Page layout parsing data:
• • • • • • •
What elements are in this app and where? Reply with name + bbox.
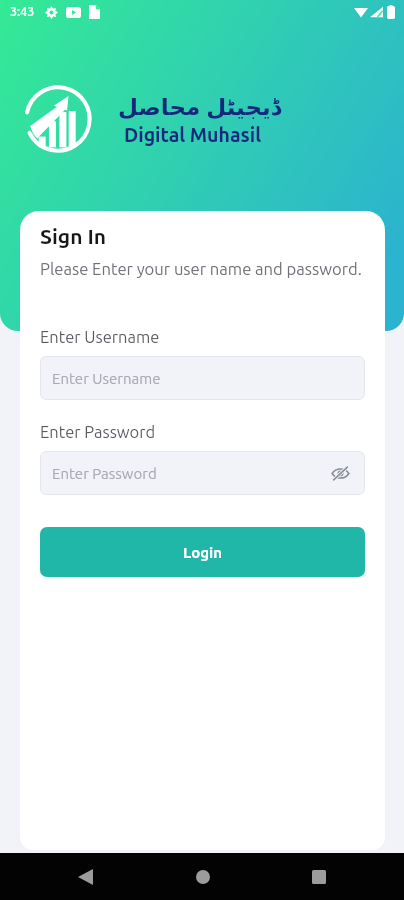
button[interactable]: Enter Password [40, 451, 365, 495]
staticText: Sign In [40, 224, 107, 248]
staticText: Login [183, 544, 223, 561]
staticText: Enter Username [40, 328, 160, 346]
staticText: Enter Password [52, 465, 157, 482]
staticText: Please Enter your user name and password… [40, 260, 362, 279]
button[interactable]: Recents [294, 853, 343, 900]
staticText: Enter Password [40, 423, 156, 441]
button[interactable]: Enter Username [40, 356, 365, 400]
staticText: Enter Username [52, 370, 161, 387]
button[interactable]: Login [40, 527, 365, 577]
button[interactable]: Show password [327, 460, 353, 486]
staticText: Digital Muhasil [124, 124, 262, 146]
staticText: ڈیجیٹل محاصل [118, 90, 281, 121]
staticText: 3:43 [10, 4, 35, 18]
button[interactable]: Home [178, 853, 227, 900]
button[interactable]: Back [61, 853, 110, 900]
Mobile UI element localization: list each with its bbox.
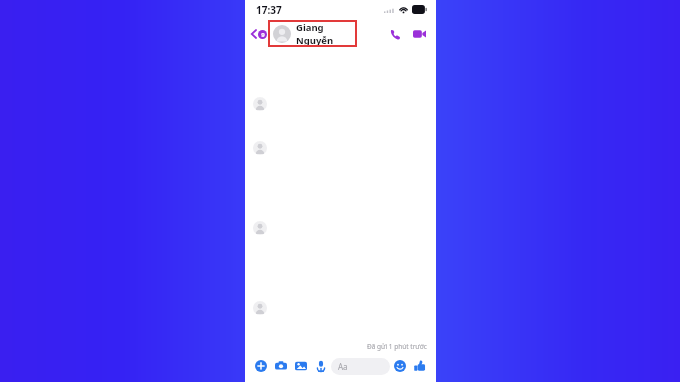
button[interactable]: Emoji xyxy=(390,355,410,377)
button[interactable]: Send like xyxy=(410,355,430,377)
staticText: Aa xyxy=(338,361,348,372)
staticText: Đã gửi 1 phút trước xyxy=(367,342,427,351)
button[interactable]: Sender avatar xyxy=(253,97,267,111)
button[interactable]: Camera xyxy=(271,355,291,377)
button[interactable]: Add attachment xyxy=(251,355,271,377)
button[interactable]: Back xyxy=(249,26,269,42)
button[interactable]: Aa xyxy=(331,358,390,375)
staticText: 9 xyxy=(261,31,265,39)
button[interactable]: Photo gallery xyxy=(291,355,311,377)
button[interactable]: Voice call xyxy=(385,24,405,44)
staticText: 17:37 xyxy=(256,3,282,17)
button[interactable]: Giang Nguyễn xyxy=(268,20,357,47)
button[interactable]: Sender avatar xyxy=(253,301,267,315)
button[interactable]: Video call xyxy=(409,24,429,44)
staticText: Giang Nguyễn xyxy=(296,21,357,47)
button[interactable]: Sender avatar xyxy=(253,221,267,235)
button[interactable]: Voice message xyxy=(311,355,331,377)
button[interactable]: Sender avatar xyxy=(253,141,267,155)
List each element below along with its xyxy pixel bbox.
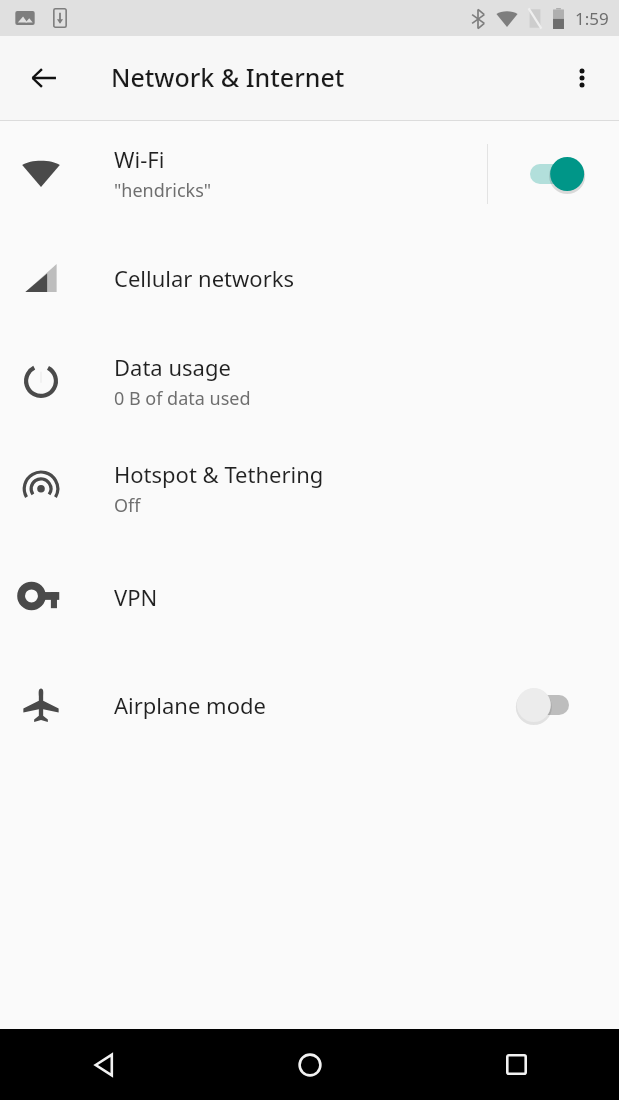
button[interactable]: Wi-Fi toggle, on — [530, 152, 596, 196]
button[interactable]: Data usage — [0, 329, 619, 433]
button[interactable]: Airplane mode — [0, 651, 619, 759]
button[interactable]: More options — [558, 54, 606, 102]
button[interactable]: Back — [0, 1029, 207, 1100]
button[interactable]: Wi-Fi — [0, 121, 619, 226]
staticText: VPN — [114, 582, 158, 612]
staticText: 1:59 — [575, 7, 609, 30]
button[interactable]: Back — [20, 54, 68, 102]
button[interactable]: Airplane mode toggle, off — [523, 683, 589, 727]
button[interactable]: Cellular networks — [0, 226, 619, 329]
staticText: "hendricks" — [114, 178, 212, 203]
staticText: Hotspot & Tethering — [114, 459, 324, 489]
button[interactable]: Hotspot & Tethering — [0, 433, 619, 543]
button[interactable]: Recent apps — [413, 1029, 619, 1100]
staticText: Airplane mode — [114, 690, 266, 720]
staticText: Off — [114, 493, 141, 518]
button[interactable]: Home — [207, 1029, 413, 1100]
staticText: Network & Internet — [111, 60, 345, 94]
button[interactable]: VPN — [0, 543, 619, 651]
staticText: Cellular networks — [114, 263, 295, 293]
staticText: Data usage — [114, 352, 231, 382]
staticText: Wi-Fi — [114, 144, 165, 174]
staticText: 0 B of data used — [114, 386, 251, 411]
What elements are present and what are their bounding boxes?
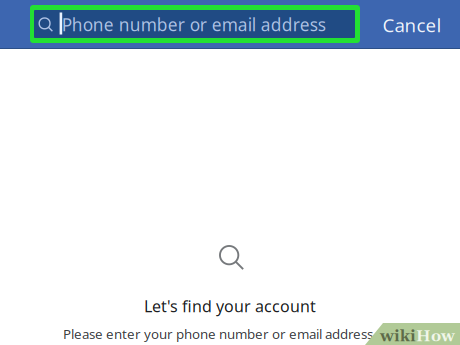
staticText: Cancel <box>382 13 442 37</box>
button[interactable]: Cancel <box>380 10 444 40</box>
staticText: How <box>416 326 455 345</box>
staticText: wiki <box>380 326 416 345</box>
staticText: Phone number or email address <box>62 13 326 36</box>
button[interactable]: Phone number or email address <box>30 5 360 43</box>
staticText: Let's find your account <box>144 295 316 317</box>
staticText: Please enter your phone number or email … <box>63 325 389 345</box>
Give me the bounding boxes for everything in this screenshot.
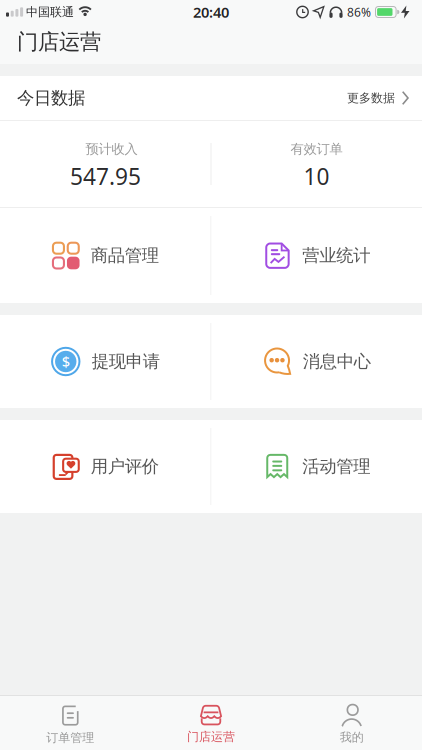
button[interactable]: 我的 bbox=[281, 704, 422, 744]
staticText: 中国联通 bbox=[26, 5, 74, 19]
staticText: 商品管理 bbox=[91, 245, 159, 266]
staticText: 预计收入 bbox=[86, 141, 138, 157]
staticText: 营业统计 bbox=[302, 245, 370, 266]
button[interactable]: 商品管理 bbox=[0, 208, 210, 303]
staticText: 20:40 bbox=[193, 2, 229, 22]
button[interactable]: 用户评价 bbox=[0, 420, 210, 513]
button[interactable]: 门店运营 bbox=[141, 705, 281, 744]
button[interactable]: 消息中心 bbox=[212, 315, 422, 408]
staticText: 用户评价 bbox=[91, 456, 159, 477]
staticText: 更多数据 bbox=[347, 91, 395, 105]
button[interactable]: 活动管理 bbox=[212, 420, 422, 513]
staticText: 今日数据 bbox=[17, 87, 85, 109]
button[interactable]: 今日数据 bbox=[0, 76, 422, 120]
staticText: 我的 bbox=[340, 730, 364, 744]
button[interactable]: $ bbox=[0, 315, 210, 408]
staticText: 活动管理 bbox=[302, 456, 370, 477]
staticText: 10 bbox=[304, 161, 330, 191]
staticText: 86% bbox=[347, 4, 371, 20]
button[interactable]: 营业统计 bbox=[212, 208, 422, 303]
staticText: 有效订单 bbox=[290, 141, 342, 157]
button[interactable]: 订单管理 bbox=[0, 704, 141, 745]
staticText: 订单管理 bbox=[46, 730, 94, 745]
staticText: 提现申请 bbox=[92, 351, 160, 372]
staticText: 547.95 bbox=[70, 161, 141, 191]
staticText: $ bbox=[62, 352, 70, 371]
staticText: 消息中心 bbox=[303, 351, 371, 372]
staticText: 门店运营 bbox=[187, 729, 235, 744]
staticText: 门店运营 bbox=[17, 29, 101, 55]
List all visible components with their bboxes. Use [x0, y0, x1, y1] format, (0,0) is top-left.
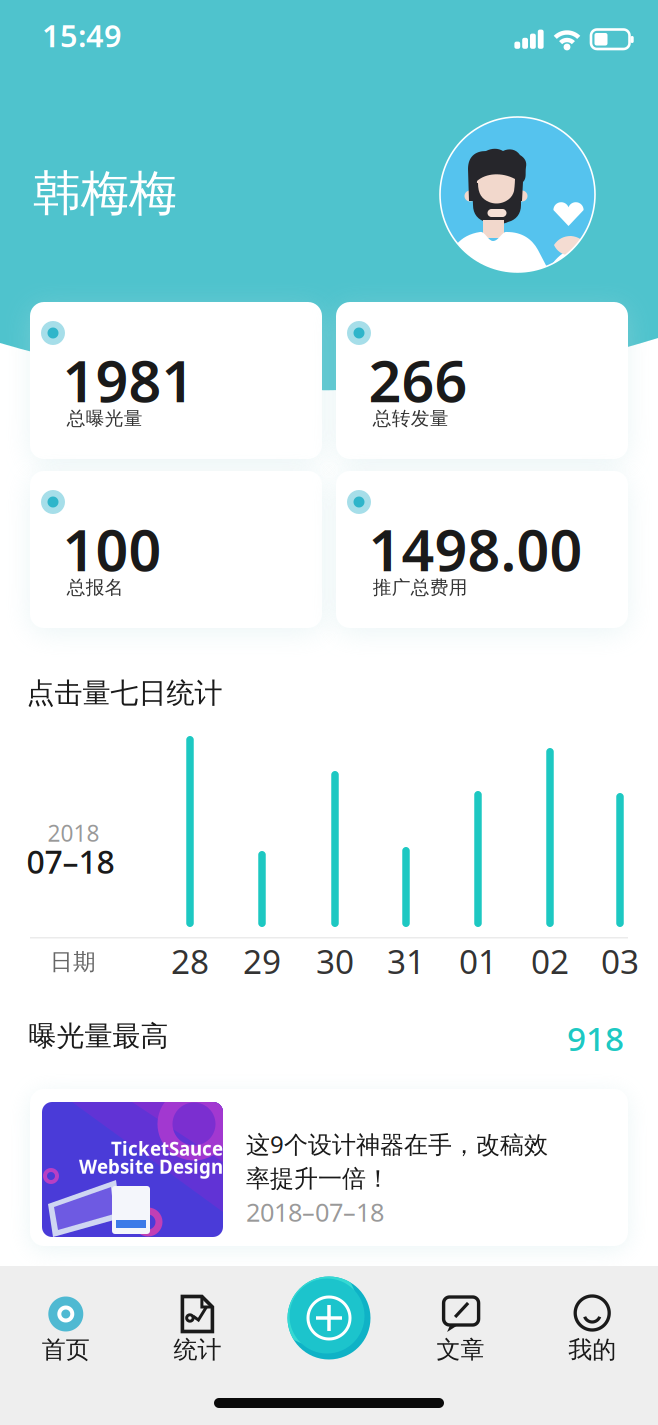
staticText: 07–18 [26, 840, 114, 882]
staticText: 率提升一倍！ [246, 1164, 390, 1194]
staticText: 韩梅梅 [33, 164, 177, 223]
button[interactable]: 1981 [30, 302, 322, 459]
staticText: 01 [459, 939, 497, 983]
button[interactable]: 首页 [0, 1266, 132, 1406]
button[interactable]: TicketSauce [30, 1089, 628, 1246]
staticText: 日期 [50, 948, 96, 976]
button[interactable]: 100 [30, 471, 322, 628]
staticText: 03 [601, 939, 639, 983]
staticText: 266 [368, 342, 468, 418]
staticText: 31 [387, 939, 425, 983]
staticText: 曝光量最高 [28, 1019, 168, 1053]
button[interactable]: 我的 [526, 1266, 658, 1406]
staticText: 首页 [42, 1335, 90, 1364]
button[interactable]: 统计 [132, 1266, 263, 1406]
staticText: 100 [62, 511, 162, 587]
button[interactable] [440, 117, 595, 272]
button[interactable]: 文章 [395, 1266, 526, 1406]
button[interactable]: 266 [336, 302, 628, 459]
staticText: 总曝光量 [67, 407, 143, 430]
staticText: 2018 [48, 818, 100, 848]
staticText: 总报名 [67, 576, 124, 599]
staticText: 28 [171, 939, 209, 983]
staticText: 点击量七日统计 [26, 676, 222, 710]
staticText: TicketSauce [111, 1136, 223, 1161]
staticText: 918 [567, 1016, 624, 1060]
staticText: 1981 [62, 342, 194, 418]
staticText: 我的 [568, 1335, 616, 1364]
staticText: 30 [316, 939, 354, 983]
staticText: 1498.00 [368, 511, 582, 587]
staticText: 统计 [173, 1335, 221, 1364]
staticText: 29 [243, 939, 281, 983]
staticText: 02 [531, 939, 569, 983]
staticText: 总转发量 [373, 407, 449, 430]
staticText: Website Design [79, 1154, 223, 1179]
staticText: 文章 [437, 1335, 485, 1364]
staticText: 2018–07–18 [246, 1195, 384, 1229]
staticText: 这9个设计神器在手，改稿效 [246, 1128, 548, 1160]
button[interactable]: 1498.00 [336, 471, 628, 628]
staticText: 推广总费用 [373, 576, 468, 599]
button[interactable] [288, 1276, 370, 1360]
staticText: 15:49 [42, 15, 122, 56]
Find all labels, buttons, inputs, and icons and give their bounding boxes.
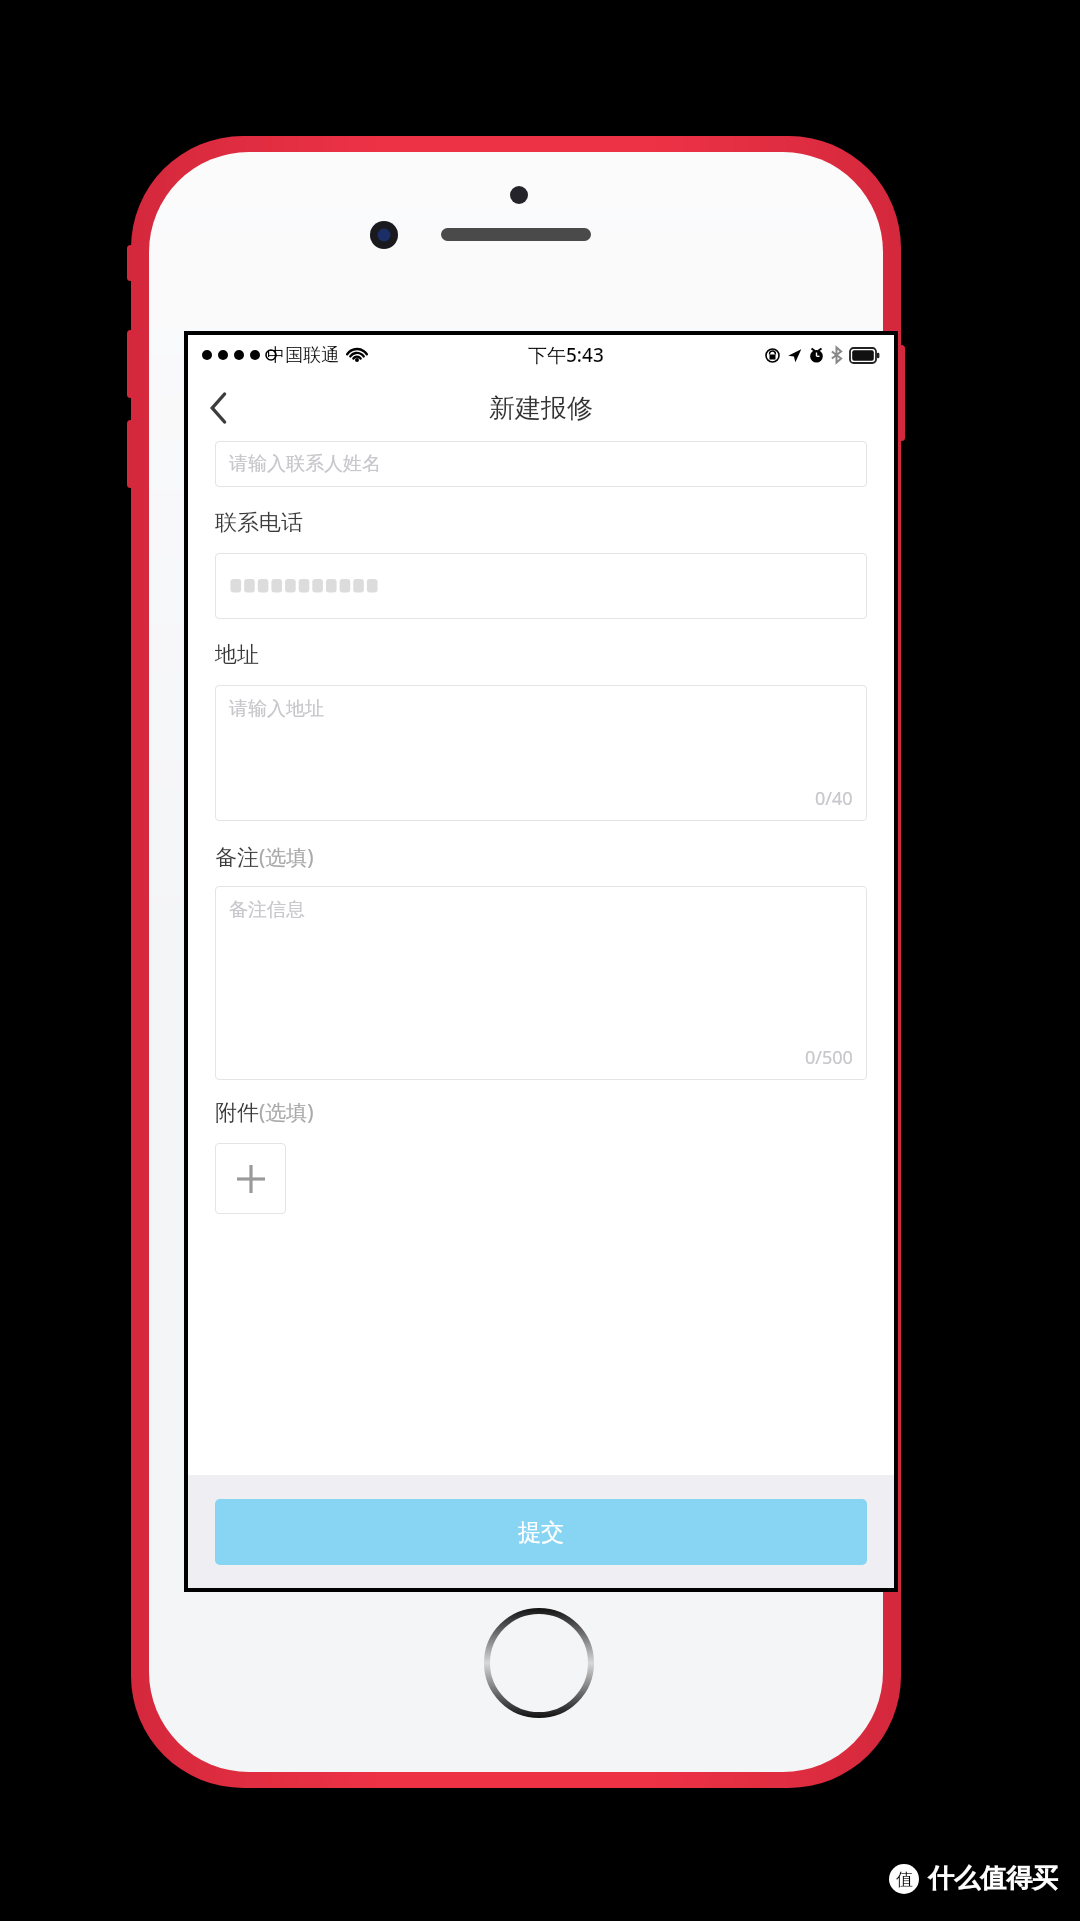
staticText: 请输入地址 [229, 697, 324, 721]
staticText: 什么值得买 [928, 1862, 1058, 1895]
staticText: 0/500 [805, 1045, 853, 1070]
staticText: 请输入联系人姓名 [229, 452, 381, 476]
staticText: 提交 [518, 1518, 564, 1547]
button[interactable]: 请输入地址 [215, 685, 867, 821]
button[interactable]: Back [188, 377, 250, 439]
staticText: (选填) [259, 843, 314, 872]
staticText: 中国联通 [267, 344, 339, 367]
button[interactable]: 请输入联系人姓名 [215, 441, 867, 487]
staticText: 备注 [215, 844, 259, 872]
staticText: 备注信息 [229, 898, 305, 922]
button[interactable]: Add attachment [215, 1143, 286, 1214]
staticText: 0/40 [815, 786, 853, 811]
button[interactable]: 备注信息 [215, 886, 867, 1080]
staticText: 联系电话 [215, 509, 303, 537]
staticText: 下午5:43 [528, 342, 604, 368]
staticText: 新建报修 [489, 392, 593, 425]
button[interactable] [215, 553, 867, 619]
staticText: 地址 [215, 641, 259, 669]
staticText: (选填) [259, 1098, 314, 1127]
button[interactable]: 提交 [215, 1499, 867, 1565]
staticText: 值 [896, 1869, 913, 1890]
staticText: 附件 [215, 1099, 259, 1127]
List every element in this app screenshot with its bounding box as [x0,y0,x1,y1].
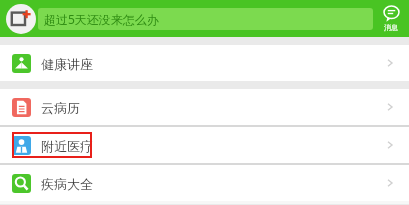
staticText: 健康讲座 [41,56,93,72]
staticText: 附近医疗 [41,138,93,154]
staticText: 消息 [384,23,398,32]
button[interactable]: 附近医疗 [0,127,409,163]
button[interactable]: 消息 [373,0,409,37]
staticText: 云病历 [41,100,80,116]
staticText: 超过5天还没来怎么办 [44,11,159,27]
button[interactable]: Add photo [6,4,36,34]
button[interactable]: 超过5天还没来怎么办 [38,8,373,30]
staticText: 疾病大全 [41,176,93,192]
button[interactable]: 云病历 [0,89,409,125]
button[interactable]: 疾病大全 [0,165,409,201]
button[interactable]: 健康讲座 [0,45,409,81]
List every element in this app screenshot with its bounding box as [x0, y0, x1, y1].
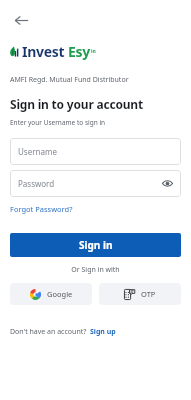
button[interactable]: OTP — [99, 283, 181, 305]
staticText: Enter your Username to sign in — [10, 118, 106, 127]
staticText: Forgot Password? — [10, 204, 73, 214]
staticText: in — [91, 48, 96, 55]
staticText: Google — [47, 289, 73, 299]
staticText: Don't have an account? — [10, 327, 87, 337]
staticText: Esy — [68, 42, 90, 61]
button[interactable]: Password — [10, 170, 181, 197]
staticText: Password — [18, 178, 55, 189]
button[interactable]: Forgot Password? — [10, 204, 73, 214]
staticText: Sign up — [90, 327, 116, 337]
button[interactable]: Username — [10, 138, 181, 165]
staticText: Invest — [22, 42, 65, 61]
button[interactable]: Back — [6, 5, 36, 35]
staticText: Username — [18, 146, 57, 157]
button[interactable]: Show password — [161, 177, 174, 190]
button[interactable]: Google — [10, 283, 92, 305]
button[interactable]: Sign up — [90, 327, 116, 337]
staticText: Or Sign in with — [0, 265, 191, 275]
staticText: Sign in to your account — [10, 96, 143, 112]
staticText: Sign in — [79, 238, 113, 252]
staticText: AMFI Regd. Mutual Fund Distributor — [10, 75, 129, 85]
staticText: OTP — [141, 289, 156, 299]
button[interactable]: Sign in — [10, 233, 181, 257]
• • • • • • •
= Task requirements =
Among the lines above, find those with the string "Nguyễn" and copy them.

= Solution to this problem =
button[interactable]: Giang Nguyễn xyxy=(268,20,357,47)
staticText: Giang Nguyễn xyxy=(296,21,357,47)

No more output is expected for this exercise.